In effetti, neppure lo statuto potrebbe discostarsi da un limite intrinsecamente legato alle funzioni esercitate dal presidente di un’assemblea rappresentativa, ovvero che questi agisca con imparzialità, nella scrupolosa osservanza della legge e dei regolamenti, al fine di permettere il libero e pieno dispiegarsi dei voti e delle opinioni, su cui si regge la formazione di una volontà democratica. Tale limite discende direttamente da principi costituzionali cui lo statuto è tenuto ad obbedire, posto che essa inserisce l’azione degli enti rappresentativi della popolazione locale nel circuito del pluralismo istituzionale, e con ciò, finanche nell’ambito di una concezione, peraltro largamente in crisi, meramente procedurale della democrazia, esige neutralità nell’applicazione delle regole che presiedono al confronto delle idee in seno alle assemblee.

Nel contempo, non è detto che ad un simile nocciolo duro di attribuzioni lo statuto non ne accompagni di ulteriori, o comunque che l’imprescindibile garanzia della legalità nella conduzione dei lavori si affianchi ad una valutazione compiuta dalla maggioranza consiliare con riferimento alle capacità politiche del presidente eletto, ed alle affinità che esse possano avere con l’orientamento condiviso da quella stessa maggioranza; in tal caso, lo statuto potrà allargare le maglie della revocabilità, fino alla rottura di una simile consonanza.

In altri termini: posto che al presidente del consiglio sono riconosciuti compiti in sé neutrali, è ad essi connaturata la garanzia dei diritti delle opposizioni e dei singoli consiglieri, sicchè sarebbe senz’altro sindacabile per eccesso di potere l’eventuale mozione di sfiducia approvata dalla maggioranza, allo scopo, forse non dichiarato, ma comunque apprezzabile tramite istruttoria, di castigare il presidente ligio ad un simile dovere. Ciò, tuttavia, non significa affatto che nomina e revoca del presidente non possano essere statutariamente indirizzati verso la costituzione o la dissoluzione di un rapporto basato sulla condivisione di una linea di indirizzo politico, che travalica la "fiducia sulla capacità dell’eletto di farsi garante del corretto funzionamento dell’organo", su cui è finora attestata la giurisprudenza (Cons. Stato, sez. V. n. 114 del 2006). Del resto, allo stato, il membro del consiglio eletto presidente continua ad esercitare le funzioni di consigliere, cosicché appare arduo negare in via assoluta che egli possa assumere, per volontà statutaria, una connotazione (anche) politica, oltre che istituzionale.
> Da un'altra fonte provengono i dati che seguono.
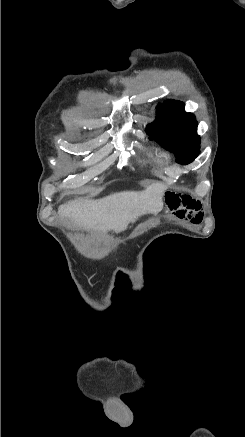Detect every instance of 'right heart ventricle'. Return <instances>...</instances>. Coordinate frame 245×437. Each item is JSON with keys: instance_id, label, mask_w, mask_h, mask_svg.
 Here are the masks:
<instances>
[{"instance_id": "1", "label": "right heart ventricle", "mask_w": 245, "mask_h": 437, "mask_svg": "<svg viewBox=\"0 0 245 437\" xmlns=\"http://www.w3.org/2000/svg\"><path fill=\"white\" fill-rule=\"evenodd\" d=\"M143 156L150 162H157L154 156L150 152H144Z\"/></svg>"}]
</instances>
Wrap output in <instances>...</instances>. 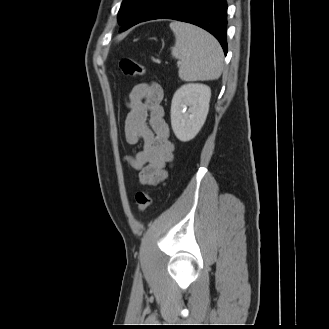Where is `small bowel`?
Masks as SVG:
<instances>
[{"mask_svg":"<svg viewBox=\"0 0 329 329\" xmlns=\"http://www.w3.org/2000/svg\"><path fill=\"white\" fill-rule=\"evenodd\" d=\"M163 89L160 84L140 83L127 94L126 142L143 146L125 160L139 172L143 184L155 185L167 177L166 166L174 161V144L164 119Z\"/></svg>","mask_w":329,"mask_h":329,"instance_id":"1","label":"small bowel"}]
</instances>
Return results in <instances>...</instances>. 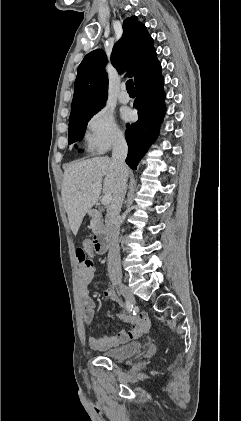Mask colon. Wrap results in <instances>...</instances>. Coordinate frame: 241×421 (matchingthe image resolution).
<instances>
[{"label": "colon", "mask_w": 241, "mask_h": 421, "mask_svg": "<svg viewBox=\"0 0 241 421\" xmlns=\"http://www.w3.org/2000/svg\"><path fill=\"white\" fill-rule=\"evenodd\" d=\"M95 250L93 241L86 240L82 243L80 247L77 248L76 254L82 263L91 265L93 264L91 260L92 251Z\"/></svg>", "instance_id": "1"}]
</instances>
Certamente, il modello costituito dai Presidenti delle Camere, presidiato da regolamenti parlamentari e consuetudine costituzionale risalente al periodo statutario, escludono senza appello che essi possano ritenersi espressivi di una maggioranza. Tuttavia, bisogna guardarsi dall’illusione ottica, indotta dall’esperienza nazionale, secondo cui la conduzione di un’Assemblea, fermo il dovere di imparzialità connesso alle funzioni di tutela delle opposizioni, sia in sé incompatibile con un rapporto di consonanza politica rispetto alla maggioranza: anzi, specie nei sistemi maggioritari, non è raro che il presidente assuma una veste dichiaratamente militante, anche al fine di organizzare e dirigere i lavori dell’Assemblea in accordo con le linee programmatiche della maggioranza di governo (basti pensare al ruolo dello speaker presso il Congresso degli Stati Uniti).

Con ciò non si intende dire che un simile modello sia integralmente traslabile nell’ente locale, ma piuttosto che, in ogni caso, non vi sono preclusioni logiche ad immaginare un presidente che sia al contempo garante nell’applicazione delle regole di funzionamento dell’Assemblea e soggetto politicamente attivo.
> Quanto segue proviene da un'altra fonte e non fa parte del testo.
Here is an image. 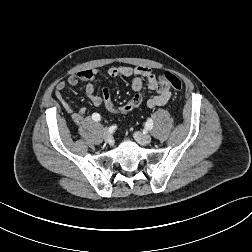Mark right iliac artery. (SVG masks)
<instances>
[{
	"label": "right iliac artery",
	"instance_id": "right-iliac-artery-1",
	"mask_svg": "<svg viewBox=\"0 0 252 252\" xmlns=\"http://www.w3.org/2000/svg\"><path fill=\"white\" fill-rule=\"evenodd\" d=\"M92 119L94 121H100L101 120V116L98 113H93L92 114Z\"/></svg>",
	"mask_w": 252,
	"mask_h": 252
}]
</instances>
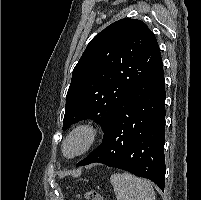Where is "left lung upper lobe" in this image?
<instances>
[{
	"instance_id": "1",
	"label": "left lung upper lobe",
	"mask_w": 201,
	"mask_h": 200,
	"mask_svg": "<svg viewBox=\"0 0 201 200\" xmlns=\"http://www.w3.org/2000/svg\"><path fill=\"white\" fill-rule=\"evenodd\" d=\"M161 59L153 32L140 21L118 20L87 45L72 72L63 130L94 119L102 129L122 100Z\"/></svg>"
}]
</instances>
Nel rinnovato assetto delle competenze costituzionali, pertanto, non si può cedere alla tentazione di disegnare a tavolino un ideal type di presidente dei consigli provinciali e comunali, per poi sovrapporlo alle scelte normative effettivamente compiute dallo statuto, e giudicare la legittimità di queste ultime alla luce del primo.
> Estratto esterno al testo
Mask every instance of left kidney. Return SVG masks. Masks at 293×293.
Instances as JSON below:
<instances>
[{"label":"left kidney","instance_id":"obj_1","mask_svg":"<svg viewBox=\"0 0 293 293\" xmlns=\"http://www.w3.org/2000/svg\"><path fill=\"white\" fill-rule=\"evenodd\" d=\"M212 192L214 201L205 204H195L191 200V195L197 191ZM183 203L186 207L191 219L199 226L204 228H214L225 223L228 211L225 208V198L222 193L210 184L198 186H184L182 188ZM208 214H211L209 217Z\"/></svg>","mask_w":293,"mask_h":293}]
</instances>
In questo senso, la linea di tendenza favorevole a confinare la revoca del presidente nell’alveo della violazione di legge affonda le proprie radici nella valorizzazione della dimensione amministrativa dell’ente locale, attivo quale centro di imputazione di interessi pubblici "di base", il cui apprezzamento matura sul piano della legalità dell’agire amministrativo. Tuttavia, con ciò si disconosce, alla fine, che riconoscimento e promozione delle autonomie locali significano, nel disegno costituzionale, anche proiezione di esse nel vasto mare dei processi di integrazione politica, la cui interazione genera dinamicamente le basi del pluralismo istituzionale.

Non è allora possibile chiudere gli occhi di fronte al carattere squisitamente politico delle scelte che gli organi di governo degli enti locali sempre più spesso compiono, nell’esercizio delle proprie attribuzioni, e tagliare la via all’ingresso di una tale dimensione nella configurazione dei rapporti interni al consiglio.

Questo Tribunale, al fine di risolvere l’attuale controversia, intende per tale ragione attenersi al principio di diritto, secondo cui, in difetto di vincoli per la cui introduzione sia competente la legislazione regionale, ed al di fuori delle materie riservate alla competenza legislativa esclusiva dello Stato, spetta allo statuto della Provincia definire ruolo ed attribuzioni del presidente del consiglio provinciale, ed in particolare prevederne la revoca anche per motivi connessi alla rottura del rapporto di consonanza politica con la maggioranza assembleare, fermo il divieto di procedervi per il solo fatto che il presidente abbia agito con imparzialità nel garantire i diritti dei consiglieri e dei gruppi di opposizione.

Tale principio va ora applicato alla controversia pendente innanzi al Tribunale.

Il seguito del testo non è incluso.